## Utilizing Hierarchical Structure for Audio-Based Music Similarity
#### Christos Plachouras, ISMIR 2021 Late-Break Demo, [Code](https://github.com/chrispla/align-and-compare), [Paper](), [Poster](), [Video]()


This notebook provides code for demonstrating how the method works for comparing two audio files.

### > Library importing

In [None]:
# for audio processing
import librosa
# for plotting
import librosa.display
import matplotlib.pyplot as plt 
# for matrix processing
import numpy as np
import scipy
# for spectral clustering
import sklearn.cluster

### > Loading audio
Choose paths for the two audio files

In [None]:
# File paths
path1 = 'enter/path/here'
path2 = 'enter/path/here'

### > Hierarchical structure analysis

Code modified from [Brian McFee - Laplacian Segmentation (MIT License)](https://github.com/bmcfee/lsd_viz)

Brian McFee, Dan Ellis. "Analyzing Song Structure with Spectral Clustering". ISMIR 2014.


In [None]:
# Constant-Q Transform parameters
BINS_PER_OCTAVE = 12 * 3
N_OCTAVES = 7

# Spectral clustering parameters (spectral clustering component translates to number of segment types)
kmin = 2  # needs to be >=2
kmax = 7

#### >> Compute Laplacian
First, we compute the Constant-Q Transform of the audio file and beat-synchronize it. Then, we compute an affinity matrix encoding the self-similarity of each frame of the CQT, and combine it with a sequence matrix encoding the local consistency of MFCCs. Finally, we compute the Laplacian to shift it to its matrix representation.

In [None]:
def compute_laplacian(path, BINS_PER_OCTAVE, N_OCTAVES):
    """
    Compute the Laplacian matrix from an audio file using
    its Constant-Q Transform

    Input
    -----
    path: filepath (str)

    Output
    -----
    C: Constant-Q Transform (np.array)
    L: Laplacian matrix (np.array)
    """

    # load audio
    y, sr = librosa.load(path, sr=22050, mono=True)

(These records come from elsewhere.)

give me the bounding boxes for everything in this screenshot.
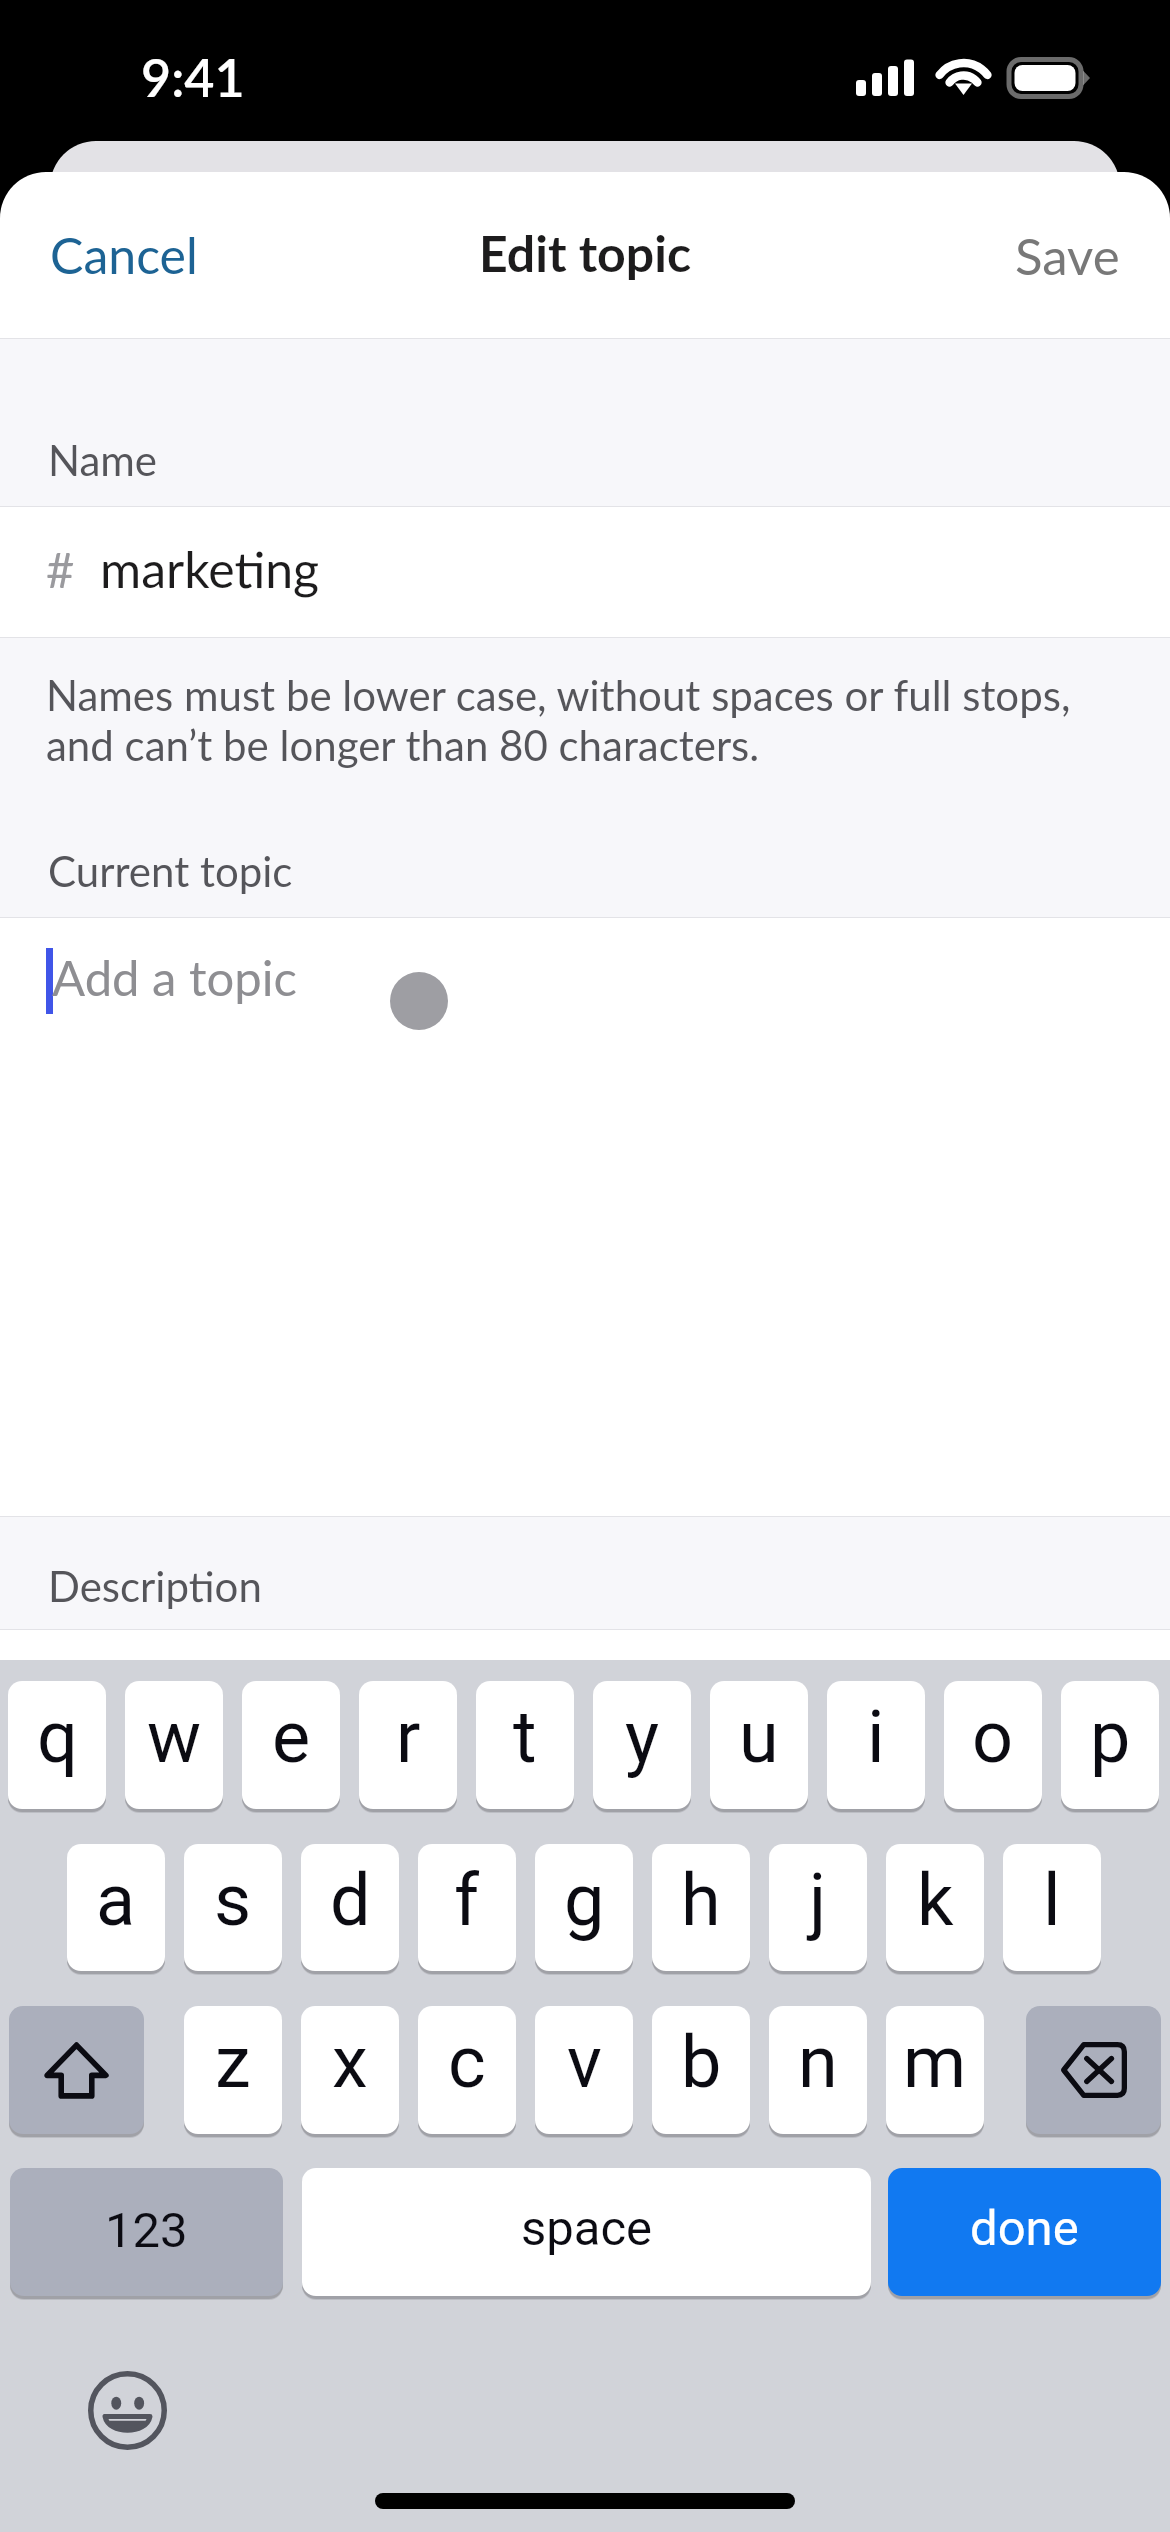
staticText: # — [46, 540, 75, 599]
button[interactable]: o — [944, 1681, 1042, 1809]
button[interactable]: f — [418, 1844, 516, 1971]
staticText: p — [1090, 1695, 1131, 1779]
staticText: Edit topic — [479, 223, 692, 283]
button[interactable]: j — [769, 1844, 867, 1971]
staticText: marketing — [100, 539, 320, 599]
button[interactable]: t — [476, 1681, 574, 1809]
staticText: b — [681, 2020, 722, 2104]
staticText: w — [147, 1695, 202, 1779]
button[interactable]: s — [184, 1844, 282, 1971]
button[interactable]: l — [1003, 1844, 1101, 1971]
staticText: Current topic — [48, 846, 293, 896]
button[interactable]: a — [67, 1844, 165, 1971]
staticText: z — [215, 2020, 251, 2104]
staticText: u — [739, 1695, 779, 1779]
staticText: m — [903, 2020, 967, 2104]
button[interactable]: v — [535, 2006, 633, 2134]
button[interactable]: 123 — [10, 2168, 283, 2296]
staticText: Add a topic — [52, 948, 297, 1007]
button[interactable]: done — [888, 2168, 1161, 2296]
staticText: t — [513, 1695, 537, 1779]
staticText: j — [809, 1858, 827, 1942]
staticText: Name — [48, 435, 158, 485]
button[interactable]: Save — [975, 195, 1170, 316]
staticText: y — [625, 1695, 660, 1779]
staticText: a — [96, 1858, 136, 1942]
staticText: c — [448, 2020, 486, 2104]
staticText: Description — [48, 1561, 262, 1611]
button[interactable]: b — [652, 2006, 750, 2134]
button[interactable]: k — [886, 1844, 984, 1971]
button[interactable]: g — [535, 1844, 633, 1971]
staticText: 123 — [105, 2202, 188, 2259]
button[interactable]: r — [359, 1681, 457, 1809]
staticText: Save — [1015, 225, 1120, 286]
staticText: Cancel — [50, 225, 198, 285]
staticText: k — [917, 1858, 954, 1942]
staticText: d — [330, 1858, 371, 1942]
button[interactable]: Shift — [9, 2006, 144, 2134]
button[interactable]: d — [301, 1844, 399, 1971]
staticText: f — [454, 1858, 480, 1942]
staticText: l — [1043, 1858, 1061, 1942]
staticText: i — [867, 1695, 885, 1779]
button[interactable]: u — [710, 1681, 808, 1809]
button[interactable]: Emoji — [88, 2371, 167, 2450]
staticText: space — [521, 2200, 653, 2257]
staticText: 9:41 — [141, 46, 245, 108]
staticText: v — [567, 2020, 602, 2104]
staticText: done — [970, 2200, 1079, 2257]
button[interactable]: Add a topic — [0, 918, 1170, 1516]
staticText: s — [214, 1858, 252, 1942]
staticText: Names must be lower case, without spaces… — [46, 670, 1071, 770]
button[interactable]: i — [827, 1681, 925, 1809]
button[interactable]: c — [418, 2006, 516, 2134]
staticText: e — [272, 1695, 311, 1779]
staticText: q — [37, 1695, 78, 1779]
button[interactable]: Delete — [1026, 2006, 1161, 2134]
staticText: x — [332, 2020, 368, 2104]
staticText: g — [564, 1858, 605, 1942]
button[interactable]: z — [184, 2006, 282, 2134]
button[interactable]: q — [8, 1681, 106, 1809]
button[interactable]: e — [242, 1681, 340, 1809]
button[interactable]: w — [125, 1681, 223, 1809]
button[interactable]: m — [886, 2006, 984, 2134]
button[interactable]: space — [302, 2168, 871, 2296]
staticText: n — [798, 2020, 838, 2104]
staticText: r — [396, 1695, 421, 1779]
button[interactable]: h — [652, 1844, 750, 1971]
button[interactable]: p — [1061, 1681, 1159, 1809]
button[interactable]: # — [0, 507, 1170, 637]
button[interactable]: Cancel — [0, 195, 238, 315]
staticText: h — [681, 1858, 721, 1942]
button[interactable]: x — [301, 2006, 399, 2134]
button[interactable]: y — [593, 1681, 691, 1809]
staticText: o — [972, 1695, 1014, 1779]
button[interactable]: n — [769, 2006, 867, 2134]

    # Compute Constant-Q Transform in dB
    C = librosa.amplitude_to_db(np.abs(librosa.cqt(y=y,
                                                   sr=sr,
                                                   bins_per_octave=BINS_PER_OCTAVE,
                                                   n_bins=N_OCTAVES * BINS_PER_OCTAVE)),
                                                   ref=np.max)

    # beat tracking
    tempo, beats = librosa.beat.beat_track(y=y, sr=sr, trim=False)
    # get beat times in seconds
    beat_times = librosa.frames_to_time(librosa.util.fix_frames(beats, x_min=0, x_max=C.shape[1]), sr=sr)

    # beat synchronize the CQT
    Csync = librosa.util.sync(C, beats, aggregate=np.median)

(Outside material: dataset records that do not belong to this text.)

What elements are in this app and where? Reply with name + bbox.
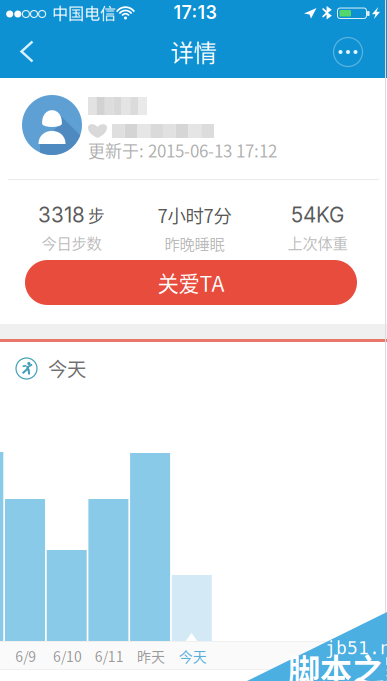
staticText: 昨晚睡眠: [164, 232, 224, 254]
staticText: 更新于: 2015-06-13 17:12: [88, 138, 277, 162]
staticText: 步: [88, 203, 105, 227]
staticText: 今天: [48, 354, 86, 382]
staticText: 详情: [170, 35, 216, 68]
staticText: 今日步数: [42, 231, 102, 254]
staticText: 脚本之家: [288, 645, 387, 681]
staticText: 昨天: [137, 646, 165, 666]
staticText: 关爱TA: [158, 267, 224, 298]
staticText: 54KG: [291, 202, 344, 227]
button[interactable]: More options: [334, 38, 362, 66]
staticText: jb51.net: [325, 638, 387, 658]
staticText: 7小时7分: [158, 202, 232, 228]
staticText: 中国电信: [52, 1, 116, 24]
staticText: 6/11: [95, 646, 124, 666]
staticText: 6/10: [53, 646, 82, 666]
button[interactable]: 关爱TA: [25, 260, 357, 305]
button[interactable]: Back: [0, 25, 54, 78]
staticText: 今天: [179, 646, 207, 666]
staticText: 3318: [38, 202, 85, 227]
staticText: 上次体重: [288, 231, 348, 254]
staticText: 6/9: [15, 646, 36, 666]
staticText: 17:13: [174, 2, 216, 23]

    # stack 4 consecutive frames
    Cstack = librosa.feature.stack_memory(Csync, 4)

    # compute weighted recurrence matrix
    R = librosa.segment.recurrence_matrix(Cstack, width=3, mode='affinity', sym=True)

    # enhance diagonals with a median filter
    df = librosa.segment.timelag_filter(scipy.ndimage.median_filter)
    Rf = df(R, size=(1, 7))
    Rf = librosa.segment.path_enhance(Rf, 15)

    # compute MFCCs
    mfcc = librosa.feature.mfcc(y=y, sr=sr)
    # beat synchronize them
    Msync = librosa.util.sync(mfcc, beats)

    # build the MFCC sequence matrix
    path_distance = np.sum(np.diff(Msync, axis=1)**2, axis=0)
    sigma = np.median(path_distance)
    path_sim = np.exp(-path_distance / sigma)
    R_path = np.diag(path_sim, k=1) + np.diag(path_sim, k=-1)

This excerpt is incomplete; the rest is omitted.